Boko Haram fighters and associates have surrendered in increasing numbers. Dozens of former militants have been sent home, after swearing on the Quran they would not rejoin the group. About 80 others are being held at a military camp in Mayo Sava. To encourage more such surrenders, authorities should avoid blanket stigmatisation and differentiate between hard-core fighters and others. The government also needs to develop a clear plan to counter the appeal of the jihadist ideas that some of the Boko Haram fighters that have given themselves up or been captured continue to espouse. Effective justice and reintegration mechanisms are lacking. Hundreds of supposed Boko Haram members are currently in pre-trial detention, a situation that risks fuelling their further radicalisation; their status should be resolved as swiftly as possible. Authorities also should seek to implement flexible, locally-informed mechanisms to facilitate the social reintegration of former Boko Haram fighters and encourage new surrenders. Leaving this to the whims of ad-hoc local efforts is inadvisable: given the destruction wreaked by the insurgency, communities are highly resentful, and poorly conceived reintegration schemes could sow the seeds of future problems. This is in contrast to neighbouring Chad, where local communities seem to be integrating former militants somewhat successfully on an informal basis. The EU should encourage national authorities, both in Yaounde and in regional capitals, to elaborate and implement their own plans to manage the demobilisation of former Boko Haram members.

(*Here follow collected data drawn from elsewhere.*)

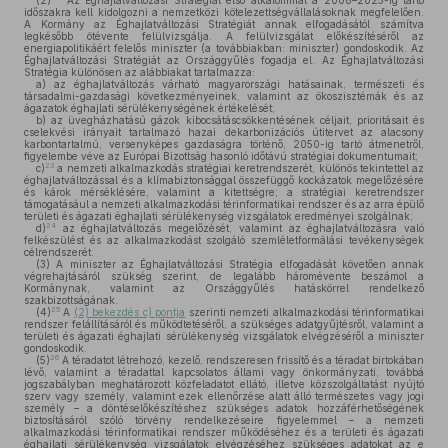
(2)
Az Éghajlatváltozási Stratégiát első alkalommal a 2008–2025-ig tartó
időszakra kell kidolgozni a nemzetközi kötelezettségvállalásoknak megfelelően.
A Kormány az Éghajlatváltozási Stratégiát annak elfogadásától számítva
legkésőbb ötévente felülvizsgálja. A felülvizsgálat előkészítéséről az
energiapolitikáért felelős miniszter (a továbbiakban: miniszter) gondoskodik. Az
Éghajlatváltozási Stratégiát az Országgyűlés fogadja el. Az Éghajlatváltozási
Stratégia különösen az alábbiakat tartalmazza:
a)
az éghajlatváltozás várható magyarországi hatásainak, természeti és
társadalmi-gazdasági következményeinek, valamint az ökoszisztémák és az
ágazatok éghajlati sérülékenységének értékelését;
b)
az üvegházhatású gázok kibocsátáscsökkentésének céljait, prioritásait és
cselekvési irányait tartalmazó hazai dekarbonizációs útitervet az alacsony
karbontartalmú, versenyképes gazdaságra történő, 2050-ig tartó átmenetről,
figyelembe véve az Európai Bizottság hasonló időtávú stratégiai dokumentumait;
23
c)
a nemzeti alkalmazkodás stratégiai keretrendszerét, különös tekintettel az
éghajlatváltozással és a klímabiztonsággal összefüggő kockázatok megelőzésére
és károk mérséklésére, valamint a kitettségre; a stratégiai keretrendszer
támogatásául a nemzeti alkalmazkodási térinformatikai rendszer és az arra épülő
területi és ágazati éghajlati sérülékenység vizsgálatok eredményei szolgálnak;
24
d)
az éghajlatváltozás megelőzését, valamint az éghajlatváltozásra való
felkészülést és az alkalmazkodást szolgáló szemléletformálási tevékenységek
célrendszerét.
(3)
A miniszter az Éghajlatváltozási Stratégia elfogadását követően annak
végrehajtásáról szükség szerint, de legalább háromévente beszámol a
Kormánynak, valamint az Országgyűlés hatáskörrel rendelkező
szakbizottságának.
25
(4)
A
(2) bekezdés c) pontja
szerinti nemzeti alkalmazkodási térinformatikai
rendszer felállításáról és működtetéséről, a szükséges adatgyűjtésről, valamint a
területi és ágazati éghajlati sérülékenység vizsgálatok elvégzéséről a miniszter
gondoskodik.
26
(5)
A téradatot létrehozó, kezelő, rendszeresen frissítő és a téradat birtokában
lévő, valamint a téradattal kapcsolatos állami vagy önkormányzati, továbbá
jogszabályban meghatározott közfeladatot ellátó, illetve közszolgáltatást nyújtó
szerv vagy személy, valamint ezek ellenőrzése alatt álló természetes vagy jogi
személy – a döntéselőkészítéshez szükséges adatok hozzáférhetőségének
biztosításáról szóló törvény rendelkezéseire figyelemmel – a nemzeti
alkalmazkodási térinformatikai rendszer működéséhez és a területi és ágazati
éghajlati sérülékenység vizsgálatok elvégzéséhez szükséges adatokat az e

The war against Boko Haram has strained local communities, given rise to humanitarian crises and highlighted the need for longer-term development. In 2018, Cameroon’s international partners, including the EU, should provide further humanitarian assistance in the Far North, focused on strengthening support to displaced persons and host families as well as supporting the voluntary return of Nigerian refugees. Where required, emergency operations should continue, but humanitarian efforts should also evolve into a more sustainable development approach.
The challenge is to stimulate the local economy without filling the coffers of Boko Haram, which taxes local trade and whose recruitment efforts in the past have been facilitated in part by offering small business loans and other financial incentives. Achieving the right balance will be difficult. But European support for small businesses within the formal and informal economies could help undercut local backing for Boko Haram. Separately, while Yaounde has long controlled the Far North by co-opting local notables, Boko Haram’s spread into Cameroon was partly facilitated by tapping into anger at local elites, thereby demonstrating the limits of that approach. Instead, Cameroon’s partners should encourage the state to reassert its presence in the north in a participatory and inclusive manner rather than through proxies, including via development projects that boost local earning potential.
The Anglophone crisis: an insurgency in the making
The crisis in the Anglophone regions (the Northwest and Southwest), which started as a sectoral protest, is rapidly developing into an armed insurgency, following the Cameroonian security forces’ violent repression on 22 September and 1 October. While there are hardliners among the militants, the government bears a large share of the responsibility for the conflict. It failed to recognise the legitimacy of Anglophone grievances; its security forces committed widespread abuses; and it imprisoned many peaceful activists in early 2017.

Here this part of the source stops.